◆ Problem description: Your answer should consist of every line in the records that holds "Plugins".

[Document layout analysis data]

####################

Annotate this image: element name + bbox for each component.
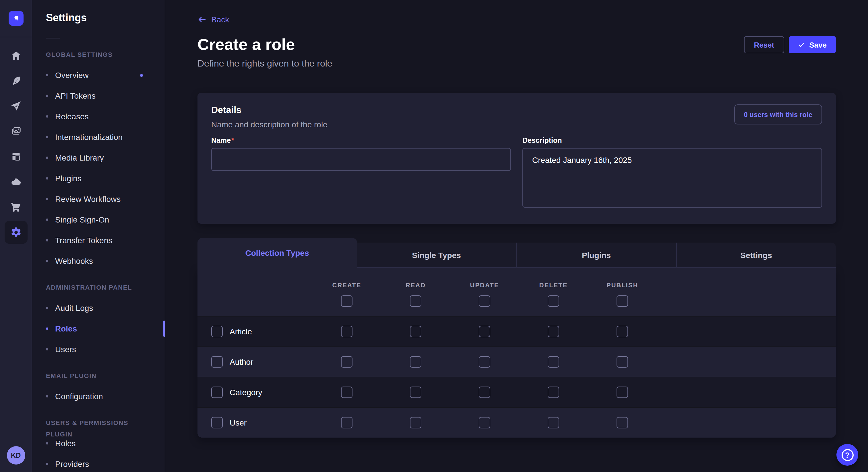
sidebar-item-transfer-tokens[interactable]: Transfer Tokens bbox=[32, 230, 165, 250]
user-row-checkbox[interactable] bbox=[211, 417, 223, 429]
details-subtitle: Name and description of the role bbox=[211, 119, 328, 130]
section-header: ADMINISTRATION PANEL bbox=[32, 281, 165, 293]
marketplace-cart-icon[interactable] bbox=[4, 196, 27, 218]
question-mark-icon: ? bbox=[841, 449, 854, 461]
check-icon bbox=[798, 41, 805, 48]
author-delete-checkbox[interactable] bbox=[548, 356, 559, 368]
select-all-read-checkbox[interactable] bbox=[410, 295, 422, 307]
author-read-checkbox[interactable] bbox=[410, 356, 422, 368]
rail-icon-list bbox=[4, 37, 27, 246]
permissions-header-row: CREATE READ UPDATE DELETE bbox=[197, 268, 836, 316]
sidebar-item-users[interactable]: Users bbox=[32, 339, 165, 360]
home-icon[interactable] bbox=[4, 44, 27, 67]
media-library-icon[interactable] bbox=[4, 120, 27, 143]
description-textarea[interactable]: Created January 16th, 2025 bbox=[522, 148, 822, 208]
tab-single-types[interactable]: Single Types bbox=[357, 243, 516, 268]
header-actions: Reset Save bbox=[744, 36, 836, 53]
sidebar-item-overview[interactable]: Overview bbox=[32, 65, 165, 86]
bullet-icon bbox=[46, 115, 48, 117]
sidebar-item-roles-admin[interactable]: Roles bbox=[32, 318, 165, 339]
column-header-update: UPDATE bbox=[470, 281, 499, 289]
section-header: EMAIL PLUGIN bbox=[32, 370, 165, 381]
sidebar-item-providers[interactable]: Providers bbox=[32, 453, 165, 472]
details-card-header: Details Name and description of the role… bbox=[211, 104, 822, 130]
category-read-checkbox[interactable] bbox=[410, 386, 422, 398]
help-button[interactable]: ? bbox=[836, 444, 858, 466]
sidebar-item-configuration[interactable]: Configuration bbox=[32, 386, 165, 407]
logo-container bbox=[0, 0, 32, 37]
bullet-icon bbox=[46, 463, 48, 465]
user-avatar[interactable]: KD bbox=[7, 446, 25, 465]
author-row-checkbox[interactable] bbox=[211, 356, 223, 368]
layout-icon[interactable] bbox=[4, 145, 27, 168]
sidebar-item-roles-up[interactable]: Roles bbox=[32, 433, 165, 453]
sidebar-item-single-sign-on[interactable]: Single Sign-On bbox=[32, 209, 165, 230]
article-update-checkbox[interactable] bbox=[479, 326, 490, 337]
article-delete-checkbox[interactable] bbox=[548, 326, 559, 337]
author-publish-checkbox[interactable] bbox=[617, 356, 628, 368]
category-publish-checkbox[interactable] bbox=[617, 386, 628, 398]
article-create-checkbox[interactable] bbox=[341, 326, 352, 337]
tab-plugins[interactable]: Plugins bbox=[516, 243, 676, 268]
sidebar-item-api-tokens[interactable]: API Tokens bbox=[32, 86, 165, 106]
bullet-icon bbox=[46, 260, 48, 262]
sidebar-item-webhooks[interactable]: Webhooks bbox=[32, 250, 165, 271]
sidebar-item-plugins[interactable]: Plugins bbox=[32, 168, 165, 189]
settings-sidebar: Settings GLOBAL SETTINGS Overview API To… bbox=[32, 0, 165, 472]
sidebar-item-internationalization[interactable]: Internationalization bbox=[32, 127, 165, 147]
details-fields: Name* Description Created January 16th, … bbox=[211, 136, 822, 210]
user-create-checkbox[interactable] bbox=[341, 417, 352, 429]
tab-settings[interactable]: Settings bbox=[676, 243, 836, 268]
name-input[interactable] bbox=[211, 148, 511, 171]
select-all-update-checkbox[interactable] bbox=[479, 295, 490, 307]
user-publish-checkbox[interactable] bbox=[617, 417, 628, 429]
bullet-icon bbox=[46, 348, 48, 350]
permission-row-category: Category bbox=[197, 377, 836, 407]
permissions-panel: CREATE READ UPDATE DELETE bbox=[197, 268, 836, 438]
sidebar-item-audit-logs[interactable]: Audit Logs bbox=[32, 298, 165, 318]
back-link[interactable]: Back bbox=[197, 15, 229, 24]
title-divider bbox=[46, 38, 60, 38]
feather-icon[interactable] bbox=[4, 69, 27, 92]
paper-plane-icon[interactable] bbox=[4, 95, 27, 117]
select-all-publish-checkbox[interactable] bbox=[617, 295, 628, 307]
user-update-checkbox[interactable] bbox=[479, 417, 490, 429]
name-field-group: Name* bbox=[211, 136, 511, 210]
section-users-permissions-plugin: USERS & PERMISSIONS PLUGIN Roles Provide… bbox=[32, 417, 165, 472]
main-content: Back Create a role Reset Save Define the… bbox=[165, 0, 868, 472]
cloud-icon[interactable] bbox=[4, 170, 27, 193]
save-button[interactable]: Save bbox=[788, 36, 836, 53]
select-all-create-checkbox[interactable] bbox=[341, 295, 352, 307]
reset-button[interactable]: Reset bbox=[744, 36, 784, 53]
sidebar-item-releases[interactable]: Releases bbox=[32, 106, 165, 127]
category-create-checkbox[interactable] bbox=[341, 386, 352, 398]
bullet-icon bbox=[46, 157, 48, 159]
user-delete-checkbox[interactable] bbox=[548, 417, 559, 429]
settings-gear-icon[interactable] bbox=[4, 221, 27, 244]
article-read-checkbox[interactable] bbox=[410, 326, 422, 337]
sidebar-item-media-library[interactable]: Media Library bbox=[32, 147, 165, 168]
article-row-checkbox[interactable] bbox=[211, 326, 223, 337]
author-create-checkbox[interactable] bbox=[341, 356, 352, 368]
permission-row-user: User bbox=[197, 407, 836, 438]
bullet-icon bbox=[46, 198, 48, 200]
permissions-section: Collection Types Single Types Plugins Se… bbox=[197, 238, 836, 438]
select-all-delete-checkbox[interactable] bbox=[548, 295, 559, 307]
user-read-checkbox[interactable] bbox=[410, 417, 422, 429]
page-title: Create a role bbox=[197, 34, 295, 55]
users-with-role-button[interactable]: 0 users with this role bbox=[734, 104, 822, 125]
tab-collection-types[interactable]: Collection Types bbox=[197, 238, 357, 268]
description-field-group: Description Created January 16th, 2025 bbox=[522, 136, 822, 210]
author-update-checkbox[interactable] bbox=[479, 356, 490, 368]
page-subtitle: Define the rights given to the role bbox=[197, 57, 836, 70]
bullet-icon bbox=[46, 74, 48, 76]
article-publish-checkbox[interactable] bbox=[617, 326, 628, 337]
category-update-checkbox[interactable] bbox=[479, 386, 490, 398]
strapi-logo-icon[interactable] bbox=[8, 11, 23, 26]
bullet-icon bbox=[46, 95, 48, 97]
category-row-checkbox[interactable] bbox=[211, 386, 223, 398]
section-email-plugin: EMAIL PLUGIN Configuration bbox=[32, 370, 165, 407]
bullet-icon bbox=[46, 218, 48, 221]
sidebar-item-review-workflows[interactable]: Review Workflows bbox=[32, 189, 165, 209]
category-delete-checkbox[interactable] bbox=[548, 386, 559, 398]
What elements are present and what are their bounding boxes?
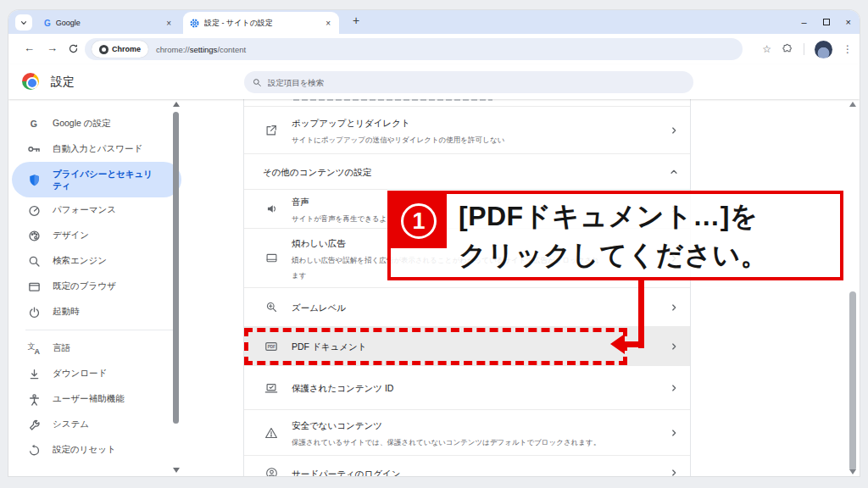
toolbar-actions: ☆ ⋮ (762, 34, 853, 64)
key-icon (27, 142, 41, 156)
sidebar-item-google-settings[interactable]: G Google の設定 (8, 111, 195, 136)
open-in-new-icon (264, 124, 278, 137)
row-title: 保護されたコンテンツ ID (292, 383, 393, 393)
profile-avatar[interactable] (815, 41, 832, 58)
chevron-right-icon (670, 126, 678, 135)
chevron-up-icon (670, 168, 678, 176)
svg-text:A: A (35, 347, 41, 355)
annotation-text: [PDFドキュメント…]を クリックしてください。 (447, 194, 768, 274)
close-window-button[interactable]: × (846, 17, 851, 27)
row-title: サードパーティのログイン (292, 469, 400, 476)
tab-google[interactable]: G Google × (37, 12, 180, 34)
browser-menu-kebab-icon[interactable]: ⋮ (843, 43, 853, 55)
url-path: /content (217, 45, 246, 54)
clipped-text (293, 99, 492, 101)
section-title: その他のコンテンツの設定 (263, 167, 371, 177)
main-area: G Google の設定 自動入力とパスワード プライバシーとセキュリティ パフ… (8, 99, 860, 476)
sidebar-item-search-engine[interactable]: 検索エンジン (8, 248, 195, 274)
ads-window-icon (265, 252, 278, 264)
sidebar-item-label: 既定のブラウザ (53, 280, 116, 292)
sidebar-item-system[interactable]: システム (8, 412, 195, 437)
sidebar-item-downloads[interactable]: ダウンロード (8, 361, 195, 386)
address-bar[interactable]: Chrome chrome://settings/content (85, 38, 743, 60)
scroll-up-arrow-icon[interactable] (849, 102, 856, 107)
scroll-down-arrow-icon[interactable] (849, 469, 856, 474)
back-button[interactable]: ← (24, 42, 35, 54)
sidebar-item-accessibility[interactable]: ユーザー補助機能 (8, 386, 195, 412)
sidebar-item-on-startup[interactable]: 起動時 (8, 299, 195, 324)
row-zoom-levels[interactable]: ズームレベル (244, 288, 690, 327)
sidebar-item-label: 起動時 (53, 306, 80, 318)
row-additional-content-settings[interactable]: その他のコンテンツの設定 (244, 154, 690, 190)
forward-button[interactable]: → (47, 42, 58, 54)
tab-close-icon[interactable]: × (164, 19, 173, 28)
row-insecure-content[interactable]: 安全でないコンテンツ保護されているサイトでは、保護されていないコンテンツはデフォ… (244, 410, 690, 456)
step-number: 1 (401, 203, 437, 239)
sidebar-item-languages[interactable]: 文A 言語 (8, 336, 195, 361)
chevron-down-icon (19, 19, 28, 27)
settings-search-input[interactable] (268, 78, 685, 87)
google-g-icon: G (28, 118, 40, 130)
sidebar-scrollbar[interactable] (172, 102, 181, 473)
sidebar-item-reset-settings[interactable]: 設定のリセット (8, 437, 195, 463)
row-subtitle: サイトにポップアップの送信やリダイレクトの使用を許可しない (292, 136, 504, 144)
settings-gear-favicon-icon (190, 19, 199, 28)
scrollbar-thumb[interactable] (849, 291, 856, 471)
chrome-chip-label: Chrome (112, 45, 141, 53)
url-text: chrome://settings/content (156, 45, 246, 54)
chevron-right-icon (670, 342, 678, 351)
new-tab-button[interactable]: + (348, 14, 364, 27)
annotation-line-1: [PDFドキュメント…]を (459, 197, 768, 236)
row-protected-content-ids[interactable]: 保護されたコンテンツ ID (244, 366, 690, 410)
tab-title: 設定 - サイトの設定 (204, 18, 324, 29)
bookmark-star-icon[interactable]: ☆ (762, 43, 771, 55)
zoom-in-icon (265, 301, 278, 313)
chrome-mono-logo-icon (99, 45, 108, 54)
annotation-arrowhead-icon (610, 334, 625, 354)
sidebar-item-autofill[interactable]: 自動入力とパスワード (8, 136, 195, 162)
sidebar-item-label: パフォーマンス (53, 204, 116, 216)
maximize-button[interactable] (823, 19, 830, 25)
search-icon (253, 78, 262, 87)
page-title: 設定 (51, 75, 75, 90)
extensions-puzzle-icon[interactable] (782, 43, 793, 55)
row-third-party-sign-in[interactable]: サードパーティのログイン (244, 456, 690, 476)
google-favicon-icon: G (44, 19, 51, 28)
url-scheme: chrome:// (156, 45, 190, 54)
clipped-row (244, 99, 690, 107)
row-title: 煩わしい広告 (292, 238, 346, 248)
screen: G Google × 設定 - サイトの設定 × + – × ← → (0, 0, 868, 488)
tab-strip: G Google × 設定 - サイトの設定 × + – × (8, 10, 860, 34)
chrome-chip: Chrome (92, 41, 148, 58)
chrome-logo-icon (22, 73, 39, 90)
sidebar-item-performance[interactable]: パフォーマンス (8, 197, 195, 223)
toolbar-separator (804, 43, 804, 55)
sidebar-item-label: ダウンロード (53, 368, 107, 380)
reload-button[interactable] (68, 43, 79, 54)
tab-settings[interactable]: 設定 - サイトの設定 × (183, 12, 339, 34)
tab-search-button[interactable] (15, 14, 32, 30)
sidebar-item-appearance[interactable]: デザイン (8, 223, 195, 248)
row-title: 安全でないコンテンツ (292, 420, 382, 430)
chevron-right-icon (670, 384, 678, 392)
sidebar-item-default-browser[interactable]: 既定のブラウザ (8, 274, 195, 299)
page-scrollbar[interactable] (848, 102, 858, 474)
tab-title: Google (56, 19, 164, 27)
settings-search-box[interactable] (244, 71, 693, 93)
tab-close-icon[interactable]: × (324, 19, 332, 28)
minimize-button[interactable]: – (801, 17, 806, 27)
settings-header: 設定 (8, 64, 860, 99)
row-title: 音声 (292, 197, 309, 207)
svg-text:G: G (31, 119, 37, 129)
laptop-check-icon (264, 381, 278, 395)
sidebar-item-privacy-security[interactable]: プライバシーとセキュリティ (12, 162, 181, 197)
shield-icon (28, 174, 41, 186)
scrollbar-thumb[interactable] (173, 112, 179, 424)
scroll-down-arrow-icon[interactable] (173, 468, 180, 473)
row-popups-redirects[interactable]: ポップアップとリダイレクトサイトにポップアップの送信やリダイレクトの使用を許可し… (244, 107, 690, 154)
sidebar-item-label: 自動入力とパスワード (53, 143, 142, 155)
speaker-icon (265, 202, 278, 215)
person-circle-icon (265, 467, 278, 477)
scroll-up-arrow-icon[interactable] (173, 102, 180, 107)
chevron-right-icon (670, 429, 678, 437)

####################

◆ Task result:
tab-plugins[interactable]: Plugins bbox=[516, 243, 676, 268]
sidebar-item-plugins[interactable]: Plugins bbox=[32, 168, 165, 189]
permissions-section: Collection Types Single Types Plugins Se… bbox=[197, 238, 836, 438]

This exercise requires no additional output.